STACK is built to work with MongoDB. The app stores configuration information in Mongo. Before getting started with STACK, you'll need to do the following:

  • Modify the main config file
  • Setup a project account
  • Create & start a collector

These steps are detailed below.

Modify the main config file

STACK is closely integrated with Mongo. The first step is to make sure that STACK can interact with Mongo, having read and write permissions. If you don't have user authentication enabled for Mongo, you should strongly consider enabling that security measure. Note that the version of pymongo used by STACK requires that Mongo uses MONGODB-CR as the authentication schema. As of Mongo 3.0, the default authentication schema is SCRAM, which is incompatible with STACK. If you use authentication on Mongo, you must ensure that the authentication schema is correct:

  1. Comment out the the security and authorization lines in the config file, /etc/mongod.conf
  2. Restart Mongo with sudo service mongod restart
  3. Enter the Mongo shell using "mongo"
  4. Use the admin db with "use admin" command
  5. Enter the following command: db.system.version.save({ "_id" : "authSchema", "currentVersion" : 3 })
  6. Create a Mongo user with appropriate permissions, "db.createUser({user:"YOUR_USERNAME",pwd:"YOUR_PASSWORD",roles: [{role:"root", db: "admin"}]})"
  7. If user exists drop the user and try again with "use admin", "db.dropUser('YOUR_USERNAME')", and repeat step 6.
  8. Re-enable authentication (do the opposite of step 1) .
  9. restart Mongo

After cloning the STACK repo to your local machine, move into the main directory:

cd stack

Then, open the config file using vim (or another command line text editor):

vi config.py

The first section of this file contains information that STACK uses to connect to Mongo. If you have user authentication enabled, "AUTH" should equal "True" (this is the default setting). Replace the fields for "USERNAME" and "PASSWORD" with the actual username and corresponding password used to authenticate in Mongo. If you do not have user authentication enabled and you decide not to enable it, change "AUTH = True" to "AUTH = False".

Project Account Setup

STACK uses "project accounts" to maintain ownership over collection processes. A project account can own multiple collection processes that run concurrently.

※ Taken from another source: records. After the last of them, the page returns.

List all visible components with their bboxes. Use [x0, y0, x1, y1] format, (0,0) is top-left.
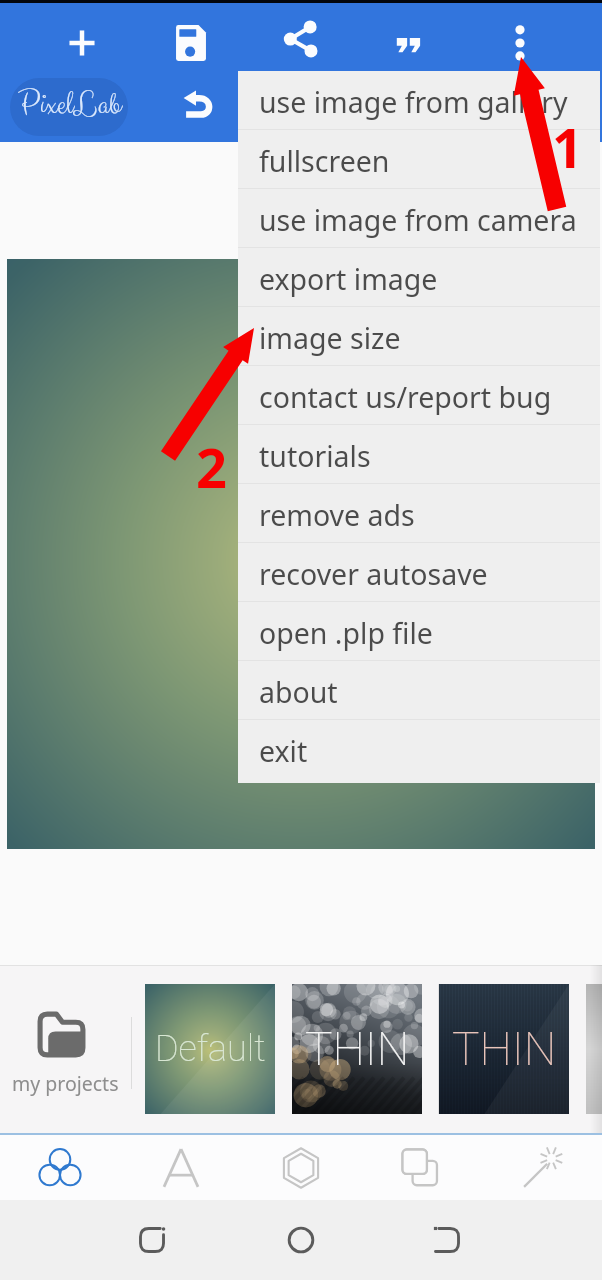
button[interactable]: Recents: [415, 1208, 479, 1272]
staticText: tutorials: [259, 437, 371, 476]
button[interactable]: THIN: [292, 984, 422, 1114]
staticText: remove ads: [259, 496, 415, 535]
staticText: fullscreen: [259, 142, 390, 181]
button[interactable]: PixelLab: [10, 78, 128, 136]
button[interactable]: Effects: [513, 1135, 573, 1200]
staticText: export image: [259, 260, 438, 299]
staticText: about: [259, 673, 338, 712]
staticText: my projects: [12, 1070, 119, 1097]
button[interactable]: exit: [238, 720, 600, 779]
button[interactable]: Duplicate: [391, 1135, 451, 1200]
staticText: 2: [196, 430, 227, 504]
staticText: exit: [259, 732, 308, 771]
button[interactable]: Default: [145, 984, 275, 1114]
button[interactable]: my projects: [0, 965, 132, 1133]
button[interactable]: THIN: [439, 984, 569, 1114]
staticText: contact us/report bug: [259, 378, 552, 417]
staticText: use image from gallery: [259, 83, 568, 122]
staticText: Default: [155, 1028, 266, 1070]
button[interactable]: Back: [120, 1208, 184, 1272]
button[interactable]: Add: [52, 13, 112, 73]
button[interactable]: remove ads: [238, 484, 600, 543]
button[interactable]: Text: [151, 1135, 211, 1200]
button[interactable]: [586, 984, 602, 1114]
button[interactable]: Shapes: [271, 1135, 331, 1200]
button[interactable]: export image: [238, 248, 600, 307]
button[interactable]: Share: [270, 13, 330, 73]
button[interactable]: tutorials: [238, 425, 600, 484]
button[interactable]: Layers: [30, 1135, 90, 1200]
button[interactable]: open .plp file: [238, 602, 600, 661]
staticText: recover autosave: [259, 555, 488, 594]
button[interactable]: More options: [490, 13, 550, 73]
button[interactable]: contact us/report bug: [238, 366, 600, 425]
button[interactable]: Home: [269, 1208, 333, 1272]
button[interactable]: fullscreen: [238, 130, 600, 189]
staticText: image size: [259, 319, 401, 358]
staticText: open .plp file: [259, 614, 433, 653]
staticText: use image from camera: [259, 201, 577, 240]
button[interactable]: Text style: [380, 13, 440, 73]
staticText: THIN: [305, 1022, 410, 1076]
staticText: THIN: [452, 1022, 557, 1076]
button[interactable]: Undo: [169, 74, 227, 132]
button[interactable]: about: [238, 661, 600, 720]
button[interactable]: Save: [161, 13, 221, 73]
button[interactable]: image size: [238, 307, 600, 366]
button[interactable]: recover autosave: [238, 543, 600, 602]
button[interactable]: use image from camera: [238, 189, 600, 248]
button[interactable]: use image from gallery: [238, 71, 600, 130]
staticText: 1: [552, 110, 583, 184]
staticText: PixelLab: [18, 84, 121, 126]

To create a project, activate the setup.py script:

sudo python __main__.py db create_project

The setup script initializes the Mongo database with important configuration information, as well as creates your user account. The script will prompt you for the following information:

  • Project Name: A unique account name for your project. (We recommend NOT using underscores in your project name as it could cause trouble with STACKzip.) STACK calls all login accounts "projects" and allows for multiple projects at once.
  • Password: A password for your project account.
  • Email: An email for used for project notifications.
  • Description: A short description for your project account.

If the script returns a successful execution notice, you will be able to start creating and running collection processes for that account. You can rerun the setup.py script to create new accounts.

Creating a Collector

Each project account can instantiate multiple collectors that will scrape data. A collector is defined as a singular instance that collects data for a specific set of user-provided terms. A project can have multiple collectors running for a given network.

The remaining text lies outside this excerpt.